Clara Mayer of Fridays for Future: “We’ll be in traffic jams with electric cars.”

The global climate strike drew millions of protestors to the streets throughout 2019, and this week it finally returns to Berlin. We speak with one of the organisers behind this era-defining political movement.

Image for Clara Mayer of Fridays for Future: “We’ll be in traffic jams with electric cars.”

Clara Mayer, 19, is one of the main organisers behind Berlin’s Fridays for Future movement. Photo: Yozy Zhang

In 2019, the international climate strike movement Fridays For Future took Berlin by storm. While Luisa Neubauer was the leader of Germany’s movement nationally, 19-year-old Clara Mayer became one of the more recognisable faces (and voices) closer to home in Berlin. And now, after six months of Corona-induced hibernation, Mayer and the climate kids from Fridays will finally be back with another demo and school strike this Friday, September 25, including an 11am sit-in at Brandenburger Tor.

Alex Pichaloff caught up with organiser Mayer to chat about climate, Corona and whether e-cars really are the solution.

When you think back to last year, this Friday’s demo will feel very different. It must have been quite an experience to see everything take off first-hand.

At the beginning we were a fairly small group of 30 people organising strikes in Berlin, now we’re 300. It was amazing to see how the strikes just got bigger and bigger. At the beginning we were like, ‘Oh my god, 100 people have showed up.’ And then it was 200 and 300. Suddenly 1000 people showed, then 2000 people, and our expectations were topped every single time.

Then of course there was the big one on September 20 last year.

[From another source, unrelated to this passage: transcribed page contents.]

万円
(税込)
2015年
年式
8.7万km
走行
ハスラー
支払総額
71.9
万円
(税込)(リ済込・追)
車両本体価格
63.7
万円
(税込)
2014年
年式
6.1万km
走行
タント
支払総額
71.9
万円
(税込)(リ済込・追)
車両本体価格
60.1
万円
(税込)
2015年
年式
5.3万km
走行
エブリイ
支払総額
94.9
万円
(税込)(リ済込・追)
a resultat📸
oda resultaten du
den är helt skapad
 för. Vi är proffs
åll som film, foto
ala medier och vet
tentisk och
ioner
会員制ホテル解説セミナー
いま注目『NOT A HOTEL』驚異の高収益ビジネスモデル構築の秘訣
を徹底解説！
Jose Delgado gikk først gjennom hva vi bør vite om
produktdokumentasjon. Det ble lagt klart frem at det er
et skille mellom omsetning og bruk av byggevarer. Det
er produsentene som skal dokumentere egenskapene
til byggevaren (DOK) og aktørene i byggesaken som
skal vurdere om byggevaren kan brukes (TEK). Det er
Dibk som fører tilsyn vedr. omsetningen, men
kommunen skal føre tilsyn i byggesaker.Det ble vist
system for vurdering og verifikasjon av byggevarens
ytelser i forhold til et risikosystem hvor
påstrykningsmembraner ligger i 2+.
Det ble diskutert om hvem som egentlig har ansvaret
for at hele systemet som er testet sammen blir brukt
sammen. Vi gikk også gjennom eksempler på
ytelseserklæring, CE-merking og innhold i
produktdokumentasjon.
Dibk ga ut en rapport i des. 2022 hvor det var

We all had bets on how many people would come. And I thought maximum 40,000 – maximum. I was doing press work that day, giving interviews, and my friend came up to me and whispered, ‘Clara, we’re already 80,000.’ And you have to wait for the final number because if you give journalists updates they’ll just use the first one you give them. So I was just sitting there thinking, ‘Oh my god.’ That same friend came up to me five minutes later and said, ‘We’ve got new numbers, we’re up to 120,000.’ I couldn’t believe it, so my friends lifted me up onto a railing, and you couldn’t see where the masses started and ended. I still get goosebumps when I talk about it. But at the very end they said there were 270,000 people. I just did the numbers in my head and thought, ‘That can’t be, there must be something wrong.’ I’m still just completely overwhelmed when I think about it.

What is it about your generation? Why were so many compelled to hit the streets?

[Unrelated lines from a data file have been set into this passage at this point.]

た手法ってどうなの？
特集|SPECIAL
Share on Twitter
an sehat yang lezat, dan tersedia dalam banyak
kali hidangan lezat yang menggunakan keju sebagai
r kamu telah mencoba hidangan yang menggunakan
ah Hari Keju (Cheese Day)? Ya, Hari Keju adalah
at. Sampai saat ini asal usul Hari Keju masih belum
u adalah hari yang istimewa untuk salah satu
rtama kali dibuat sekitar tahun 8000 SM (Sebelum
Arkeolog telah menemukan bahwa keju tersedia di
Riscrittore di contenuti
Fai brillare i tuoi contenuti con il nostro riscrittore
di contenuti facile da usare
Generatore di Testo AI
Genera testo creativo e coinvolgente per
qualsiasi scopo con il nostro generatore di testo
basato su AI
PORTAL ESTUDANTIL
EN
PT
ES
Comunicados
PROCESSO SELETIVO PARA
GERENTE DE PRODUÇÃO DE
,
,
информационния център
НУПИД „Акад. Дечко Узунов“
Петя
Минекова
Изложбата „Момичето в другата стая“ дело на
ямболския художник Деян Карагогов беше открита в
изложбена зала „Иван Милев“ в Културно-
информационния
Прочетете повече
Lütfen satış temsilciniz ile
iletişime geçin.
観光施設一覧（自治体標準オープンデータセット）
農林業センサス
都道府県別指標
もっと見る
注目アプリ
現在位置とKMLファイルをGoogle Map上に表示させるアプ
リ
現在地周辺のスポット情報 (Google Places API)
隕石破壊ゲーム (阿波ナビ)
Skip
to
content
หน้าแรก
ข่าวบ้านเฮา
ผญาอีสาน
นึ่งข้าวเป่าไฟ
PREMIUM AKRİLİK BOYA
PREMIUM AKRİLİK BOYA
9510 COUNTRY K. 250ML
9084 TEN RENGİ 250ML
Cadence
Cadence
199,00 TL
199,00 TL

We were born into this crisis, we had no choice. While we had no influence on the climate crisis, we grew up in this extremely individualist society. We were born into extremes: the extreme of the climate crisis and the extreme of individualisation, and I think a lot of young people just needed to break out.

You became somewhat of a face for the movement here in Berlin. What was it like dealing with all the extra attention?

For the most part, it was amazing. People would come up to me on the streets and say, ‘Aren’t you one of the people organising the Fridays For Future movement?’, and everyone was so willing to engage.

Image for Clara Mayer of Fridays for Future: “We’ll be in traffic jams with electric cars.”

Around 120,000 people attended a Fridays for Future rally in September 2019. Photo: Nico Roicke / Unsplash

But the negative side of things?

I have so many people sending me rape threats and deaths threats that I can’t say where I work.

That is really horrific.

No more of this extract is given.